### Input data
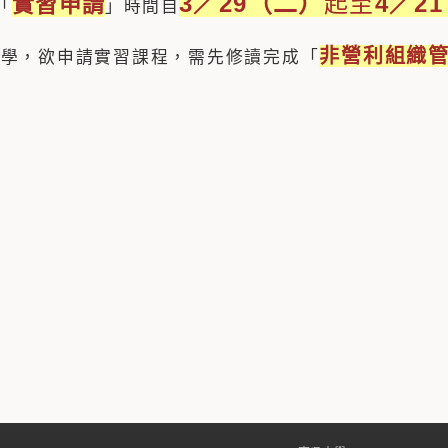
3／29（二）
起至
4／2
實習申請
年「
」時間自
非營利組織
醒同學，欲申請實習課程，需先修讀完成「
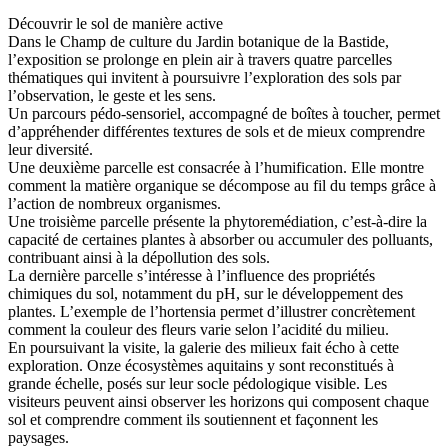
Découvrir le sol de manière active
Dans le Champ de culture du Jardin botanique de la Bastide,
l’exposition se prolonge en plein air à travers quatre parcelles
thématiques qui invitent à poursuivre l’exploration des sols par
l’observation, le geste et les sens.
Un parcours pédo-sensoriel, accompagné de boîtes à toucher, permet
d’appréhender différentes textures de sols et de mieux comprendre
leur diversité.
Une deuxième parcelle est consacrée à l’humification. Elle montre
comment la matière organique se décompose au fil du temps grâce à
l’action de nombreux organismes.
Une troisième parcelle présente la phytoremédiation, c’est-à-dire la
capacité de certaines plantes à absorber ou accumuler des polluants,
contribuant ainsi à la dépollution des sols.
La dernière parcelle s’intéresse à l’influence des propriétés
chimiques du sol, notamment du pH, sur le développement des
plantes. L’exemple de l’hortensia permet d’illustrer concrètement
comment la couleur des fleurs varie selon l’acidité du milieu.
En poursuivant la visite, la galerie des milieux fait écho à cette
exploration. Onze écosystèmes aquitains y sont reconstitués à
grande échelle, posés sur leur socle pédologique visible. Les
visiteurs peuvent ainsi observer les horizons qui composent chaque
sol et comprendre comment ils soutiennent et façonnent les
paysages.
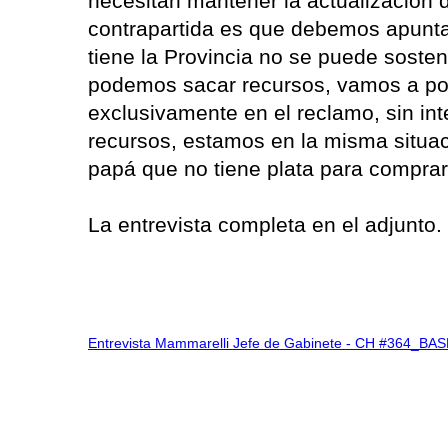
necesitan mantener la actualización 
contrapartida es que debemos apuntar h
tiene la Provincia no se puede soste
podemos sacar recursos, vamos a pode
exclusivamente en el reclamo, sin in
recursos, estamos en la misma situac
papá que no tiene plata para comprar
La entrevista completa en el adjunto.
Entrevista Mammarelli Jefe de Gabinete - CH #364_BA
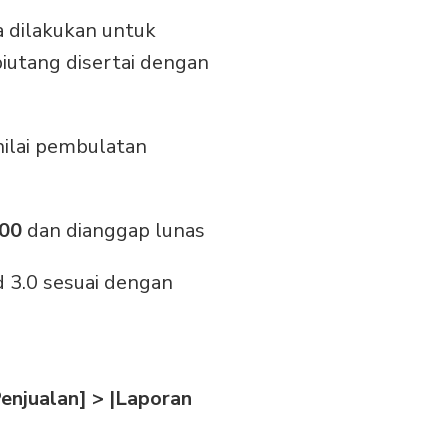
 dilakukan untuk
iutang disertai dengan
nilai pembulatan
000
dan dianggap lunas
 3.0 sesuai dengan
Penjualan] > |Laporan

### Work instructions
All lines in the data that contain the word "ainsi" should be copied.

### Response area
contribuant ainsi à la dépollution des sols.
visiteurs peuvent ainsi observer les horizons qui composent chaque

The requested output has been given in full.